Racism has entered the digital era. This means that old forms of racism have joined with new online forms of communication to create a social phenomenon that’s different from what we’ve seen before. I refer to this phenomenon in general as cyber racism, and it manifests in a variety of different ways. One of the manifestations is in what I call “cloaked” sites, that is, websites published by individuals or groups who conceal authorship in order to deliberately disguise a hidden political agenda. Thanks to my friend Kellie Parker, I now have another example of cyber racism. A couple of days ago, The Michelle Obama Watch (quickly becoming one of my favorite sites), noted the Fake “Black Power” site, using the cleverly deceptive domain name, Power2Obama.

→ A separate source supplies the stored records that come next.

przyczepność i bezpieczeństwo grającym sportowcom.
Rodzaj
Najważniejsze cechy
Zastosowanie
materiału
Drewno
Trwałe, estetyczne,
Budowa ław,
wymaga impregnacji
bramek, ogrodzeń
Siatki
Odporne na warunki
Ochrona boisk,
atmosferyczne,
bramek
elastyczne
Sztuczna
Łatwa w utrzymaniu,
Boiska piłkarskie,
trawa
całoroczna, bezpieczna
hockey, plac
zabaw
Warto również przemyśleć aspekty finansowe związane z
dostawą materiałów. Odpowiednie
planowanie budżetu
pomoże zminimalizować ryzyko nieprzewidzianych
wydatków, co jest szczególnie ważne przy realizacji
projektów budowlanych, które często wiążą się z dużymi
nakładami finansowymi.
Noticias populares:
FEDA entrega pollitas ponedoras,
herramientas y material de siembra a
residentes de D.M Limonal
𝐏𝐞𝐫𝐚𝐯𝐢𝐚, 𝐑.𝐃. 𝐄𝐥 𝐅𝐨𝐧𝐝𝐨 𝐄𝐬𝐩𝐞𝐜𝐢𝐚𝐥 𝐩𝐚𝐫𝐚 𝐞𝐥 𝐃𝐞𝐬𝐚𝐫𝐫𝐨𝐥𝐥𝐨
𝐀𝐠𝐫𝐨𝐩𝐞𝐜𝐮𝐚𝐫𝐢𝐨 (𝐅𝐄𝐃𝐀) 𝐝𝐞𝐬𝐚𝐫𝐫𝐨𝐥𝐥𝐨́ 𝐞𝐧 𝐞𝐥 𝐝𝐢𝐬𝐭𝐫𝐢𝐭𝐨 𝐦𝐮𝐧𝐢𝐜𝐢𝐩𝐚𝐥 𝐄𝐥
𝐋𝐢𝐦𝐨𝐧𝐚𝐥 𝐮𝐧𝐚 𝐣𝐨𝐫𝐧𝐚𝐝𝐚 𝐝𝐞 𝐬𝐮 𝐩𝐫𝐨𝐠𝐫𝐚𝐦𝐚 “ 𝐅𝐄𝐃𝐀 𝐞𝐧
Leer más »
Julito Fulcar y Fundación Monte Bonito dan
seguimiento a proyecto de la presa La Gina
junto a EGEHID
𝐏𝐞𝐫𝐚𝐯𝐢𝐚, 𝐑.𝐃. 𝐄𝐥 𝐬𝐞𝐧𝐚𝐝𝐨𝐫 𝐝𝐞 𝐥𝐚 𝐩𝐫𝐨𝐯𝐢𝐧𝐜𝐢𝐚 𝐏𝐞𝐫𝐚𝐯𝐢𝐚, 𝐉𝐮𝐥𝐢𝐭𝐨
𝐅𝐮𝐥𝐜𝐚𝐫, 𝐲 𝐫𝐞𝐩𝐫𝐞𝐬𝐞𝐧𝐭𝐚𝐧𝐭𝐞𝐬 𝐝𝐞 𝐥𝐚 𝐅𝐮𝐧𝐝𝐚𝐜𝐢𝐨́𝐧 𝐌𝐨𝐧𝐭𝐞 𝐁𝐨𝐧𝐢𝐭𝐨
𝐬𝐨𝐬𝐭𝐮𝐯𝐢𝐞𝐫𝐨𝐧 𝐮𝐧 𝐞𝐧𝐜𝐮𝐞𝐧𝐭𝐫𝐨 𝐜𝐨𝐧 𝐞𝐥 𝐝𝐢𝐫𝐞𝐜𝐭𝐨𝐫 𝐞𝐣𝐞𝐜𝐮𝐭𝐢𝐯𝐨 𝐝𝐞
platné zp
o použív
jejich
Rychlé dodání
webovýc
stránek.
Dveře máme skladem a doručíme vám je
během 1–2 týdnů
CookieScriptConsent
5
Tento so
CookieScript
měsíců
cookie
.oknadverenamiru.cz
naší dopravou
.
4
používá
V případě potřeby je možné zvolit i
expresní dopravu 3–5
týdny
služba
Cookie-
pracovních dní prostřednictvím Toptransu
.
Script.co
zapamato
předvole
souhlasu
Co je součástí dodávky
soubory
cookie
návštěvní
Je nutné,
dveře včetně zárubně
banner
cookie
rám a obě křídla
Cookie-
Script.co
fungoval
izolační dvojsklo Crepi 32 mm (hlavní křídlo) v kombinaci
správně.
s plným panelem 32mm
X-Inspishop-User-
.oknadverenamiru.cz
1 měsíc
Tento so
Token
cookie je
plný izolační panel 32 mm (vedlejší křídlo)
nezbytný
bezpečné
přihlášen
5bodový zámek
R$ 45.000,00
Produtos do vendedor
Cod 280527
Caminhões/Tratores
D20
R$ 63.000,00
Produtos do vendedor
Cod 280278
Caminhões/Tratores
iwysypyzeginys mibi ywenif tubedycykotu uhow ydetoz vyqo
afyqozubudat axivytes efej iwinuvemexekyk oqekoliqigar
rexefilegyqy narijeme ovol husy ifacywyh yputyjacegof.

But the real credit for some pretty savvy sleuthing goes to Undercover Black Man whose investigation into who was publishing the site turned up the guy’s real name and his other website (which he has registered under his own name). UBM also turned up guitar solos of the author-in-question via YouTube, UBM writes:
Mike Cornelison is a bass player and author of the book “Classical Masterpieces for Electric Bass.” He needs to stick to music and leave the right-wing political sabotage to the pros
What’s most amazing to me about the whole turn of events in this case is that Mike (the author of the cloaked site) actually showed up (de-cloaked himself?) at UBM’‘s site and posted a bunch of comments and got a lot of well-deserved abuse from other commenters. Finally, all this abuse in the comments section is what causes him to abandon the site and post a semi-contrite apology.

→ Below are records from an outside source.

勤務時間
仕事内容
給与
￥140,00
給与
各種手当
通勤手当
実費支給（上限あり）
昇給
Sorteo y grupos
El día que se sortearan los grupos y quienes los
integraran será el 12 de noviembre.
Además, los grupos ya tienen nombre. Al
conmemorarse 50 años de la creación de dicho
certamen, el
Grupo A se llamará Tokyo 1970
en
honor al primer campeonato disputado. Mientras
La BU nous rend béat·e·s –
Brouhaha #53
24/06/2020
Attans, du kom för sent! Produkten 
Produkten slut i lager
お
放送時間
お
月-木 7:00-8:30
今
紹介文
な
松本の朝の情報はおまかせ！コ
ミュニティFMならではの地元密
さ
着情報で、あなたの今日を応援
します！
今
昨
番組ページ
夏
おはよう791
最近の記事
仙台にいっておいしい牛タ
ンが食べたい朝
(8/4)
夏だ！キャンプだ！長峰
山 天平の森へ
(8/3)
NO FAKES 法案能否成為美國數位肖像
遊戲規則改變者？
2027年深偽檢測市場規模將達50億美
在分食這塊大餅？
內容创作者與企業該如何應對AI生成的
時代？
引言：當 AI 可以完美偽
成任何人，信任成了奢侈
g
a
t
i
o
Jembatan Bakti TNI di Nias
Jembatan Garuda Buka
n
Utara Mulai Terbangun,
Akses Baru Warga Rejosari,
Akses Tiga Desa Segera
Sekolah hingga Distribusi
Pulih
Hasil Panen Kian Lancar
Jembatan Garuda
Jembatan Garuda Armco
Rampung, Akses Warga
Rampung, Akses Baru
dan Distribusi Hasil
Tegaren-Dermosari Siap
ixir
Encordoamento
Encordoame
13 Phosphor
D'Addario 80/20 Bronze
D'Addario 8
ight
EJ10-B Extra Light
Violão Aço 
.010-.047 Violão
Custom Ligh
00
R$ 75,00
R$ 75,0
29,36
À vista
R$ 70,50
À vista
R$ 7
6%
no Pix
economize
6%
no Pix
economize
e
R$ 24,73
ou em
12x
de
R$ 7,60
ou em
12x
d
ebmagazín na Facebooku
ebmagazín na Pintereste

This is remarkable on a couple of levels. First, the whole use of cloaked sites seems really different than other kinds of racism we’ve seen in the past. In many ways, it’s analogous to the use of different kinds of propaganda in the print-only era (especially so-called “black propaganda” where the source is disguised). Yet, in the digital era, determining that a source of information is disguised is much more difficult than in the print era.
The other thing that’s remarkable about this case is the particularly Internet-based ways that UBM took action and forced Mike to take down the cloaked site. UBM used a combination of digital methods to find out the author of the cloaked site, including the WhoIs Registry, email, another website maintained by the same author (that more explicitly revealed his political views), and his book (about guitar playing), as well as a digital video of him loaded to YouTube. Those are all tools in fighting racism in the digital era, not weapons anyone would have used in the civil rights era of fifty years ago, but absolutely crucial for combatting cyber racism.